21. In-situ orbits for GIADA, ROSINA, RPC
Most of the gas and dust emission arrive from anywhere on the sun-lit hemisphere of the nucleus. Rosetta has to fly through the gas and dust flux tubes (jets) from a specific active area in order to relate the in-situ measurements to a specific position on the nucleus. Therefore, in-situ instruments will generally require various orbits ranging from terminator orbits to orbits over the sub- solar point.

22. Dust collection orbits for COSIMA, MIDAS
COSIMA and MIDAS have two modes for dust collection:
Priority dust collection and analysis.
Priority dust collection requires close fly-by orbits through dense parts of the coma with high enough dust density that the collection requirements of COSIMA and MIDAS are fulfilled. GIADA measurements are required to quantify the collected dust fluence.
Background dust collection and analysis.
The analysis of all collected particles occurs mostly in mode 2. Background dust collection and analysis is performed in parallel with any other measurement and has no orbit and pointing requirements.

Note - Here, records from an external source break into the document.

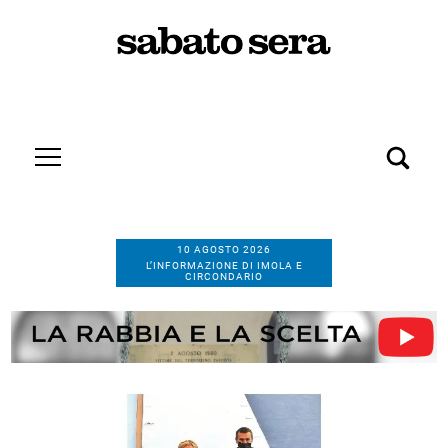
10 AGOSTO 2026
L’INFORMAZIONE DI IMOLA E
CIRCONDARIO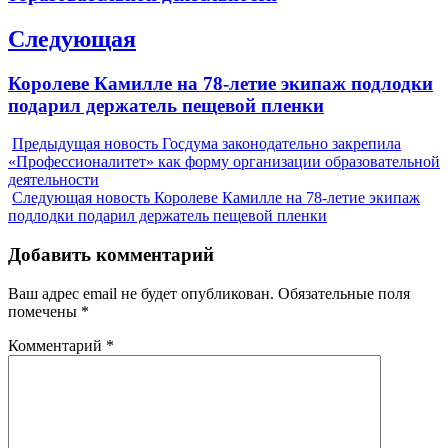
Следующая
Next
Королеве Камилле на 78-летие экипаж подлодки
post:
подарил держатель пещевой пленки
Предыдущая новость
Госдума законодательно закрепила
«Профессионалитет» как форму организации образовательной
деятельности
Следующая новость
Королеве Камилле на 78-летие экипаж
подлодки подарил держатель пещевой пленки
Добавить комментарий
Ваш адрес email не будет опубликован.
Обязательные поля
помечены
*
Комментарий
*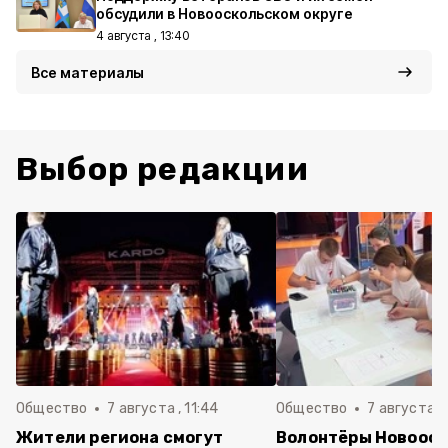
обсудили в Новооскольском округе
4 августа , 13:40
Все материалы
Выбор редакции
Общество
7 августа , 11:44
Общество
7 августа , 
Жители региона смогут
Волонтёры Новооск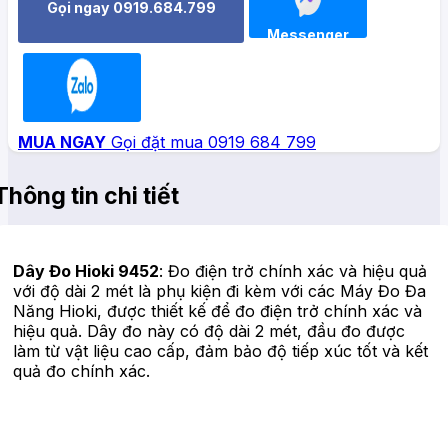
Gọi ngay 0919.684.799
Messenger
Zalo
MUA NGAY
Gọi đặt mua 0919 684 799
Thông tin chi tiết
Dây Đo Hioki 9452
: Đo điện trở chính xác và hiệu quả
với độ dài 2 mét là phụ kiện đi kèm với các Máy Đo Đa
Năng Hioki, được thiết kế để đo điện trở chính xác và
hiệu quả. Dây đo này có độ dài 2 mét, đầu đo được
làm từ vật liệu cao cấp, đảm bảo độ tiếp xúc tốt và kết
quả đo chính xác.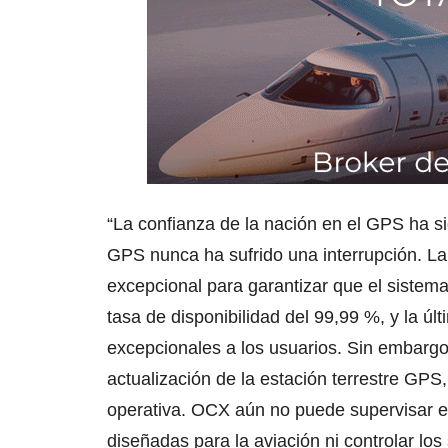
“La confianza de la nación en el GPS ha si
GPS nunca ha sufrido una interrupción. La
excepcional para garantizar que el siste
tasa de disponibilidad del 99,99 %, y la ú
excepcionales a los usuarios. Sin embargo
actualización de la estación terrestre G
operativa. OCX aún no puede supervisar el
diseñadas para la aviación ni controlar lo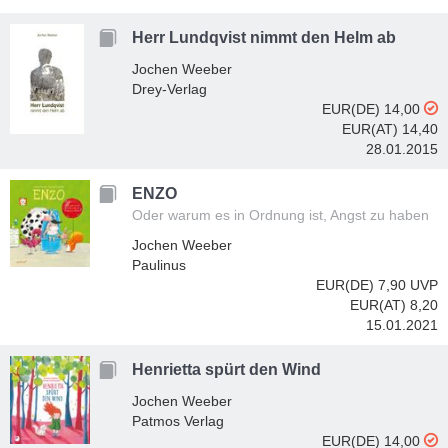
Herr Lundqvist nimmt den Helm ab
Jochen Weeber
Drey-Verlag
EUR(DE) 14,00
EUR(AT) 14,40
28.01.2015
ENZO
Oder warum es in Ordnung ist, Angst zu haben
Jochen Weeber
Paulinus
EUR(DE) 7,90
UVP
EUR(AT) 8,20
15.01.2021
Henrietta spürt den Wind
Jochen Weeber
Patmos Verlag
EUR(DE) 14,00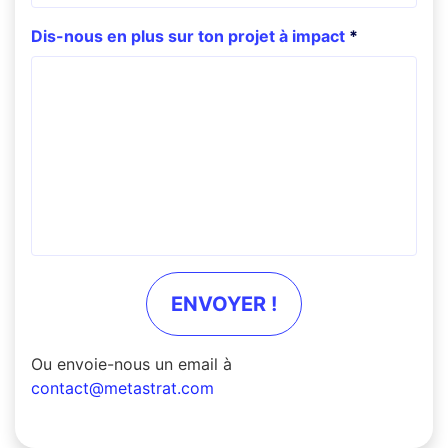
Dis-nous en plus sur ton projet à impact
ENVOYER !
Ou envoie-nous un email à
contact@metastrat.com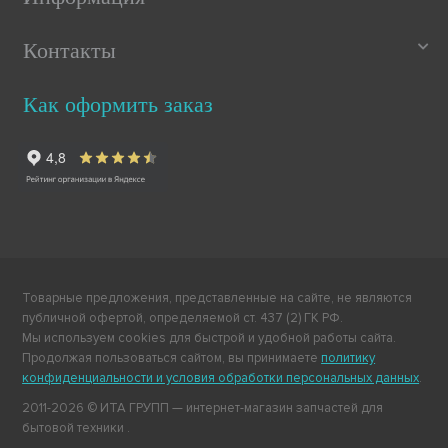
Контакты
Как оформить заказ
Товарные предложения, представленные на сайте, не являются
публичной офертой, определяемой ст. 437 (2) ГК РФ.
Мы используем cookies для быстрой и удобной работы сайта.
Продолжая пользоваться сайтом, вы принимаете
политику
конфиденциальности и условия обработки персональных данных
.
2011-2026 © ИТА ГРУПП — интернет-магазин запчастей для
бытовой техники .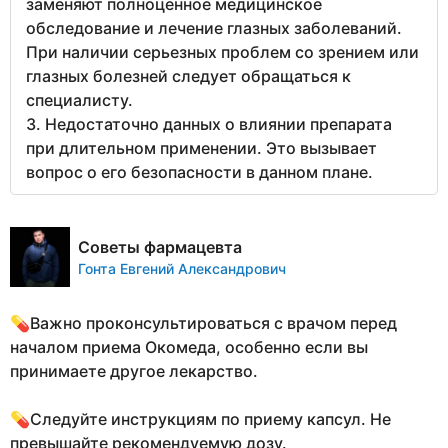
заменяют полноценное медицинское
обследование и лечение глазных заболеваний.
При наличии серьезных проблем со зрением или
глазных болезней следует обращаться к
специалисту.
3. Недостаточно данных о влиянии препарата
при длительном применении. Это вызывает
вопрос о его безопасности в данном плане.
Советы фармацевта
Гонта Евгений Александрович
💊Важно проконсультироваться с врачом перед
началом приема Окомеда, особенно если вы
принимаете другое лекарство.
💊Следуйте инструкциям по приему капсул. Не
превышайте рекомендуемую дозу.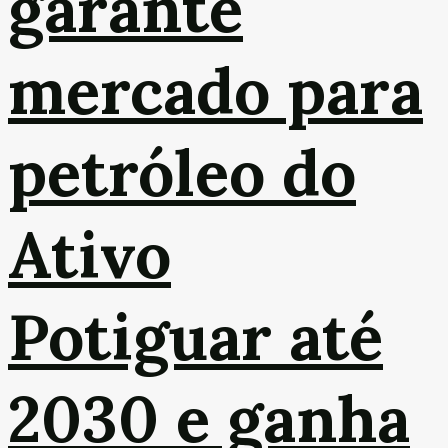
garante
mercado para
petróleo do
Ativo
Potiguar até
2030 e ganha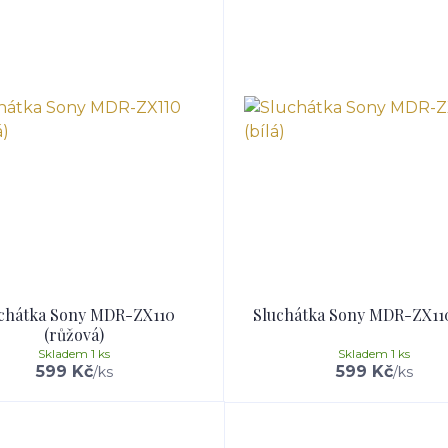
chátka Sony MDR-ZX110
Sluchátka Sony MDR-ZX110
(růžová)
Skladem 1 ks
Skladem 1 ks
599 Kč
599 Kč
/
ks
/
ks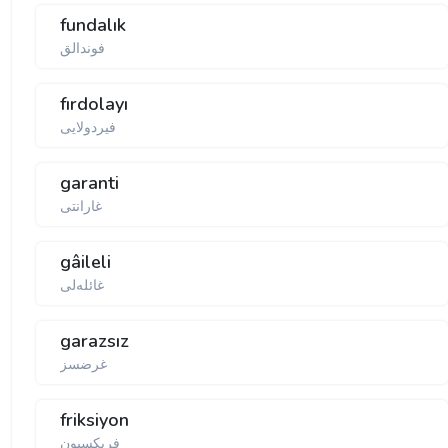
fundalık
فوندالق
fırdolayı
فیر‌دولایی
garanti
غارانتی
gâileli
غائله‌لی
garazsız
غرضسز
friksiyon
فریكسیون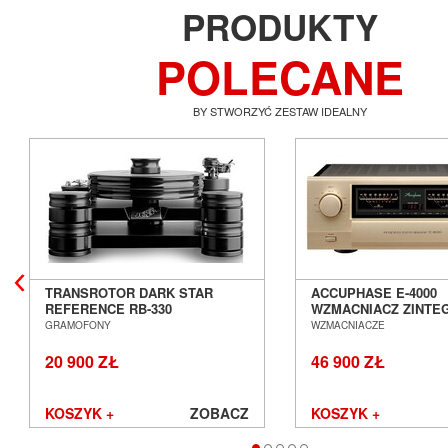
PRODUKTY
POLECANE
BY STWORZYĆ ZESTAW IDEALNY
TRANSROTOR DARK STAR
ACCUPHASE E-4000
REFERENCE RB-330
WZMACNIACZ ZINT
GRAMOFON ANALOGOWY
SALON POZNAŃ WR
GRAMOFONY
WZMACNIACZE
SALON POZNAŃ WROCŁAW
20 900 ZŁ
46 900 ZŁ
KOSZYK +
ZOBACZ
KOSZYK +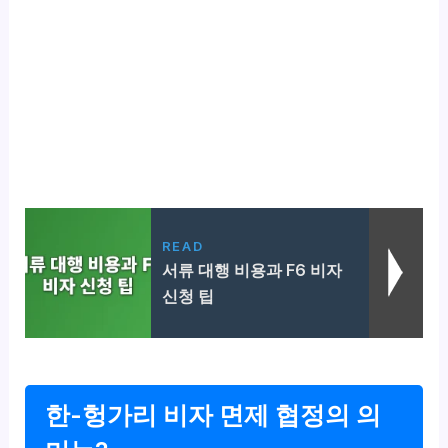
READ
서류 대행 비용과 F6 비자
신청 팁
한-헝가리 비자 면제 협정의 의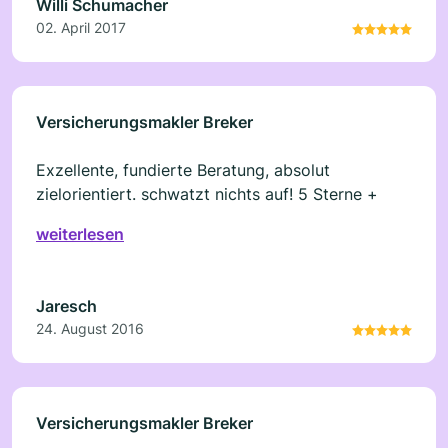
Willi Schumacher
02. April 2017
Versicherungsmakler Breker
Exzellente, fundierte Beratung, absolut
zielorientiert. schwatzt nichts auf! 5 Sterne +
weiterlesen
Jaresch
24. August 2016
Versicherungsmakler Breker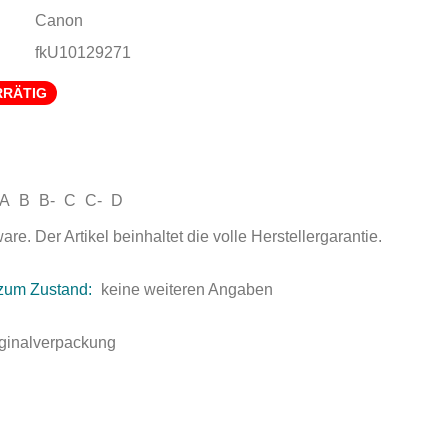
Canon
fkU10129271
RRÄTIG
A
B
B-
C
C-
D
e. Der Artikel beinhaltet die volle Herstellergarantie.
zum Zustand:
keine weiteren Angaben
iginalverpackung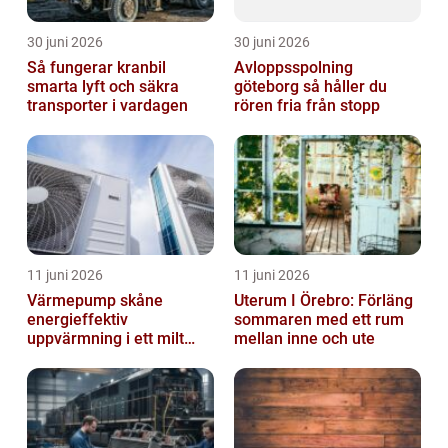
30 juni 2026
30 juni 2026
Så fungerar kranbil
Avloppsspolning
smarta lyft och säkra
göteborg så håller du
transporter i vardagen
rören fria från stopp
11 juni 2026
11 juni 2026
Värmepump skåne
Uterum I Örebro: Förläng
energieffektiv
sommaren med ett rum
uppvärmning i ett milt
mellan inne och ute
klimat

23. In-situ pointing for GIADA, ROSINA, RPC and dust collection instruments COSIMA, MIDAS
Pointing for in-situ instruments is generally not very critical. Generally, close nadir pointing will be required. S/C slews may be required to scan through the velocity distribution of gas and dust.

24. Special orbits for CONCERT
CONCERT will require special orbits orientations in order to facilitate special configurations between orbiter, nucleus and lander.
Special Pointing for CONCERT
CONCERT will require special pointing for optimum transmission and reception of radio waves.
Only while Philae is alive

25. Only while Philae is alive
Special orbits for coordinated measurements between orbiter (remote sensing) and PHILAE
Coordinated measurements between remote sensing instruments on the orbiter and any lander instruments require in most cases visibility of the landing site in day light. A partially synchronous orbit (i.e. highly elliptic orbit in the rotational equator plane of the nucleus) provides the longest visibility period for the lander.
Only while Philae is alive

26. Only while Philae is alive
Special pointing for coordinated measurements between orbiter and PHILAE
The orbiter pointing should follow the landing site for sufficient time to perform the coordinated measurements. Since nucleus rotation is faster than the movement of the orbiter along the orbit lander visibility will be available only for a period ~6 h per nucleus revolution depending on landing position.
Only while Philae is alive

27. WG3 Activity (in brief)
Clean-up of Science Themes Table (STT) together with RSOC (latest version distributed by Claire on 14 May).
STT shall act as input for Information Repository for RSOC (relational database).
Instrument teams provided input to observational scenarios and to test cases.
Review and merging of Science Mission Scenarios (30 for WG2/3) during meeting of WG chairs in Paris February Began phasing of Science Mission Scenarios along the nominal mission duration.
AI to WG chairpersons: relate Science Mission Scenarios to Science Themes/Subthemes and Science Objectives (draft document sent to instrument teams by Eberhard on 30 April).
Feedback received from MIRO, COSIMA and ROSINA so far.